Upsolver July 2024 Feature Summary

Welcome to the July update from us here at Upsolver! As usual it has been another busy month as you’ll notice from the long fix list below and we also have two big and exciting feature announcements!

First up, you can now create ingestion jobs that write directly to Amazon Redshift databases, eliminating the need to write an ingestion job to bring the data in your lake prior to writing a transformation job to load it to Redshift. You can of course still do this, but having a single job is very efficient and requires less overhead and maintenance. Our zero-ETL Data Ingestion Wizard supports direct ingestion to Redshift, so you can achieve data movement without touching a line of code if this is the experience you want – and a great way to get started before building more complex solutions.

If you have tried querying externally managed Iceberg tables from Snowflake, you will no doubt be aware of the operational overhead of keeping the data refreshed so queries return timely results. The manual process requires writing and orchestrating tasks to ensure Snowflake is pointing to the latest snapshot. I’m delighted to share that we have taken this pain away and you can now mirror your Upsolver-managed Iceberg tables to Snowflake and we do the refresh for you. 

Once again, it’s hats off to our engineering team for another month of awesome work to deliver these new features alongside a load of enhancements and bug fixes. I had a sneak peek at some of the features coming up next and am happy to report the excitement doesn’t let up. If you have any questions about these release notes or want to give Upsolver a whirl, please reach out to our support team or book a no-obligation demo

The following releases are included in this update:

Contents

UI

NEW! Data Ingestion Wizard Support for Direct Ingestion to Amazon Redshift 

Great news! We have extended the capabilities of our zero-ETL Data Ingestion Wizard to enable you to create jobs ingesting directly to Amazon Redshift.This means you don’t need to write any code if you want a hands-off experience, or simply want to use the wizard as a starting point for building new jobs.

All you need to do is follow the step-by-step instructions in the wizard to connect to your source and target, and map the data between the two platforms. Check out the Quickstart guide in our documentation for further instructions.

NEW! Data Ingestion Wizard Maps Source and Targets Schemas for CDC Jobs

While we’re on the topic of our Data Ingestion Wizard, we have also added the ability to map selected source schemas to target schemas when creating replication (CDC) jobs. If target schemas do not already exist, they will be created automatically, meaning the source and target schemas will be identical.

This option was previously available only via SQL, and we have improved the experience when configuring source to target schema mapping in the UI to make this easier to achieve.

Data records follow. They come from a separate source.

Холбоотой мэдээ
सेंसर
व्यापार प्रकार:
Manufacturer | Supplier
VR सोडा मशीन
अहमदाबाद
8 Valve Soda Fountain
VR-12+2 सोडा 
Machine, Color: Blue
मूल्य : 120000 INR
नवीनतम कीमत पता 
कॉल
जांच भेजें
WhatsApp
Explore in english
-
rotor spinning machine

The wizard supports ingesting data from CDC-enabled databases, including Microsoft SQL Server, MongoDB, MySQL, and PostgreSQL.

Jobs

Fixed Issue with Multipart File Uploads to Amazon S3 Not Cleaned Up

We fixed an issue when incomplete multipart upload files were not cleaned up in jobs writing to Amazon S3.

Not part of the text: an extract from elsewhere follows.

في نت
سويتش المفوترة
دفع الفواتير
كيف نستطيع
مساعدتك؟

Fixed Interval Issue in Non-Sync Jobs Writing to Apache Iceberg

Non-sync jobs reading from Apache Iceberg with an interval larger than one minute were not reading all data from the source table. This issue has now been resolved. 

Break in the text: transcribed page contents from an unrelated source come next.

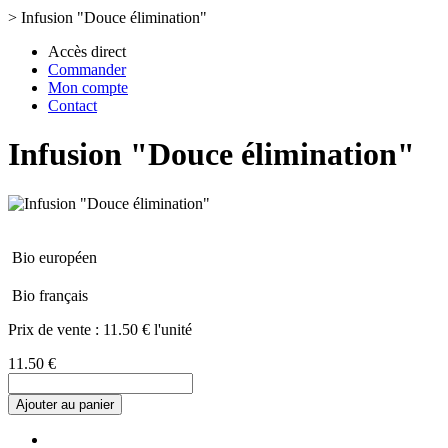
>
Infusion "Douce élimination"
Accès direct
Commander
Mon compte
Contact
Infusion "Douce élimination"
Bio européen
Bio français
Prix de vente :
11.50 € l'unité
11.50 €
Ajouter au panier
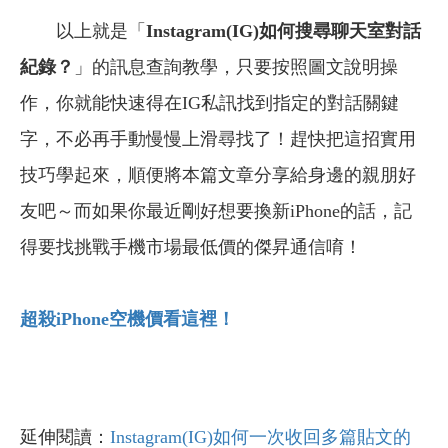
以上就是「
Instagram(IG)
如何搜尋聊天室對話
紀錄？
」的訊息查詢教學，只要按照圖文說明操
作，你就能快速得在IG私訊找到指定的對話關鍵
字，不必再手動慢慢上滑尋找了！趕快把這招實用
技巧學起來，順便將本篇文章分享給身邊的親朋好
友吧
～而如果你最近剛好想要換新iPhone的話，記
得要找挑戰手機市場最低價的傑昇通信唷！
超殺iPhone
空機價看這裡！
延伸閱讀：
Instagram(IG)如何一次收回多篇貼文的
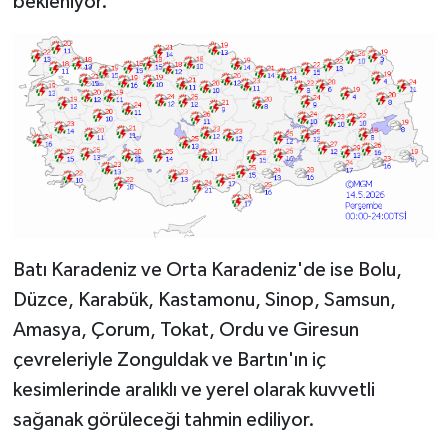
bekleniyor.
Batı Karadeniz ve Orta Karadeniz'de ise Bolu,
Düzce, Karabük, Kastamonu, Sinop, Samsun,
Amasya, Çorum, Tokat, Ordu ve Giresun
çevreleriyle Zonguldak ve Bartın'ın iç
kesimlerinde aralıklı ve yerel olarak kuvvetli
sağanak görüleceği tahmin ediliyor.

Fixed Interval Issue in Jobs Writing to Hive Tables

Jobs writing to Hive tables with an interval equal to or larger than seven days could become stuck unless extra configuration was performed by the Upsolver support team. This is now fixed. 

Improvements to Iceberg Schema Evolution

Schema evolution improvements have been made for jobs writing to Apache Iceberg to assume new fields with a suffix and type match existing fields in the dataset.

Fixed the Bug Preventing Jobs Writing to Tables with End Time Marked Completed

Fixed a bug that prevented a job writing to a table with an end time from being marked as Completed when the end time was reached.

Fixed Issue with Jobs Writing to Iceberg Not Producing Rows 

An issue was discovered whereby jobs writing to Apache Iceberg tables did not produce any rows when the job’s source included a system table. We’re happy to report this has now been fixed. 

If you have not yet explored the wealth of metadata in the Upsolver system tables, please browse our documentation to learn more about the data we expose that you can utilize in your jobs.

Data Retention Support for External Iceberg Tables

As part of our continuous support and expansion of features for Apache Iceberg, we added support for setting the data retention policy on external Iceberg tables. External Iceberg tables are tables that are managed by Upsolver – we continuously compact and tune the data files – but are tables that are not a target of an Upsolver data ingestion job. 

Discover how to create external Iceberg tables in Upsolver.

Fixed the Dangling Files Issue from Failed Iceberg Compaction

We fixed the issue when Apache Iceberg was creating dangling files during failed compactions. 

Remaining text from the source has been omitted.